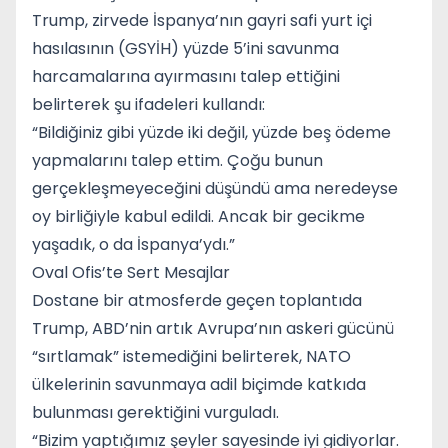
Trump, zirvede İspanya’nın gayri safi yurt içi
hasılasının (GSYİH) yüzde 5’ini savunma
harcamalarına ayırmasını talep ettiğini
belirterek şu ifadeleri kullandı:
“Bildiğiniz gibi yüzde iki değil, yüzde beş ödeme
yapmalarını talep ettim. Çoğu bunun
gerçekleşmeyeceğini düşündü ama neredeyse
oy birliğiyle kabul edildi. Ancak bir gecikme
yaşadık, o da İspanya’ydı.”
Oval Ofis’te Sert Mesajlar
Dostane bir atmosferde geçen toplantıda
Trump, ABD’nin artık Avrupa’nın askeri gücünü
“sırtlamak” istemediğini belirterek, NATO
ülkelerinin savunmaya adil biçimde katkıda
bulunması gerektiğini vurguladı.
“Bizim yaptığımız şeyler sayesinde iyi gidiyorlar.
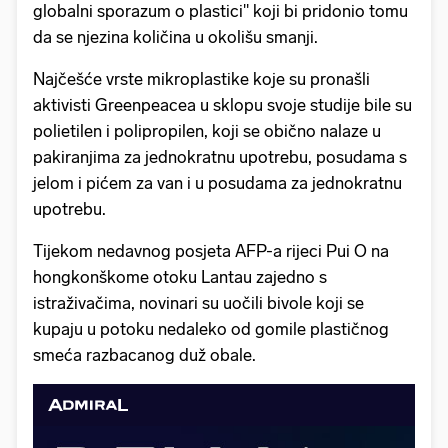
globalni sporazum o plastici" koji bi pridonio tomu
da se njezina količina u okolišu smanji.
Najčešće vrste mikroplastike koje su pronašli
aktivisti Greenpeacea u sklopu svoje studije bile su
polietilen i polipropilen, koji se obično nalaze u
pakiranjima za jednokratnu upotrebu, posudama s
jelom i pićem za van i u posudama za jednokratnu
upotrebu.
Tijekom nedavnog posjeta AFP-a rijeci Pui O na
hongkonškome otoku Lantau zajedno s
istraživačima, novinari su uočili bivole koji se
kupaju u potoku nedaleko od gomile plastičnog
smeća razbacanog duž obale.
::::
▶ _WHAT YOU WILL DO_
The lines above that hold "belirterek" are the result; show every one of them.

▶ _RESPONSE BELOW_
belirterek şu ifadeleri kullandı:
“sırtlamak” istemediğini belirterek, NATO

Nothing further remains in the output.